Shortly after publication, the book that started a spark grew into a flame for more than 35 environmental organizations in the Greater Cincinnati area including The Cincinnati Zoo, Cincinnati Parks, Cincinnati Nature Center and Greater Cincinnati Environmental Educators. In 2006, these organizations came together to establish Leave No Child Inside — Greater Cincinnati (LNCI), which describes itself as “a collaboration of individuals and organizations working to connect Greater Cincinnati’s children with nature for their physical, mental and emotional health.” As the first collaborative to come together on this issue in the nation, through their help, more and more kids in Cincinnati — and America — are finally stepping out of the house, away from the TV screen and into the outdoors.
LNCI has initiated some extremely successful projects during its seven years in existence. Its leaders recently coordinated with Cincinnati Public Schools’ “5th Quarter” system, which supports community organized summer learning. LNCI organized 5th Quarter’s enrichment program and educated childcare teachers and directors in order to help them help kids experience nature every day through activities such as outdoor learning or nature-based field trips.
“Because 55 percent of kids under the age of 6 are in childcare, we wanted to get the message out about children and nature, and also help instructors, teachers and schools to rethink the designs of their facilities,” Betsy Townsend, co-chair of LNCI, says about the 5th Quarter project.
“We gave them examples from a really small to a really large scale.”
Other projects include Cincinnati’s Public Schools’ “Safe Route to School” program, as well as area organizations’ work to create a program called “Nearby Nature.” The Safe Route to School program engages the community, teachers and parents in creating safe routes for children to walk or bike to school by identifying green space as well as facilitating volunteer trail construction. This not only gets kids moving, but also reduces transportation costs and improves neighborhoods.

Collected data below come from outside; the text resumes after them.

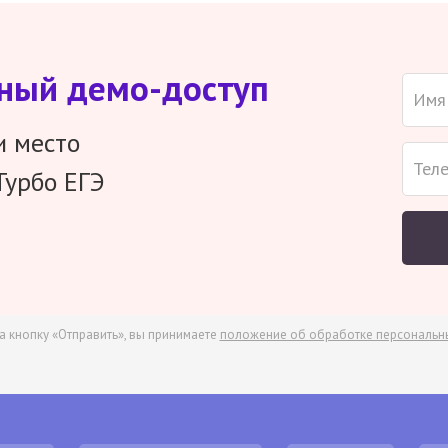
тный демо-доступ
и место
Турбо ЕГЭ
а кнопку «Отправить», вы принимаете
положение об обработке персональн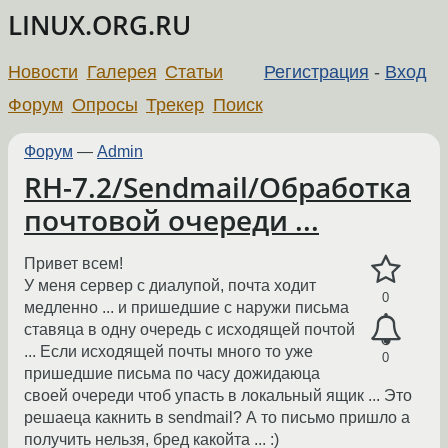
LINUX.ORG.RU
Новости
Галерея
Статьи
Регистрация
-
Вход
Форум
Опросы
Трекер
Поиск
Форум
—
Admin
RH-7.2/Sendmail/Обработка
почтовой очереди ...
Привет всем!
У меня сервер с диалупой, почта ходит
0
медленно ... и пришедшие с наружи письма
ставяца в одну очередь с исходящей почтой
... Если исходящей почты много то уже
0
пришедшие письма по часу дожидаюца
своей очереди чтоб упасть в локальный ящик ... Это
решаеца какнить в sendmail? А то письмо пришло а
получить нельзя, бред какойта ... :)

Nearby Nature is another LNCI collaborative project that has worked to ensure kids have access to nature every day. “Not all schools have green space, and some have only a wide-open lawn with no shade,” Townsend says. “So, to enable enrichment activities to take place outdoors, many of our partners make their locations available for school outreach programs.” In the Greater Cincinnati area, LNCI has identified more than 40 new outdoor play spaces for children that have been created during the past five years.
Along with their past successes, the members of LNCI have instituted some new collaborations and seen some new establishments throughout the area that they are especially excited about. The Green Umbrella is an association that defines itself as “an alliance of organizations in the Ohio, Kentucky and Indiana Tristate region working to preserve the region’s green space.” They have action teams that put an emphasis on specific areas of sustainability: energy conservation and efficiency, land, local food, renewable energy, transportation, waste reduction, water and, the item the LNCI is specifically excited about, outdoor recreation and nature awareness.
“The outdoor recreation and nature awareness program helps people who already like nature to figure out where to go to get more of it,” says Connie O’Connor, education director of the Cincinnati Nature Center. “And also help people who might not know how important nature is see how valuable it can be in their lives.”
“Meet Me Outdoors” is a Green Umbrella action team dedicated to raising outdoor and nature awareness. Realizing all of the objective similarities, LNCI and Meet Me Outdoors are now collaborating to create the website, meetmeoutdoors.org, which will soon list all outdoor activities and happenings throughout the region.
The effect that Last Child in the Woods had on Townsend and other members of LNCI was, no doubt, revolutionizing. A stepmother, Townsend could see firsthand the influence that lack of outside play had on a child, and she strived to make a change.
“I observed the changes in childhood from when I was a child, and I was worried about it,” Townsend says. “After reading this book I decided that people need to know — need to know what this absence of nature is related to, and that a huge change had to be made. Being a stepparent, I needed hard, statistical proof to show that this type of change would be good. And that’s exactly what this book gave me. ... I just want people to realize that every single person — whether parent, grandparent, Sunday school teacher — can get their child out and can spread the message. It just starts with one.”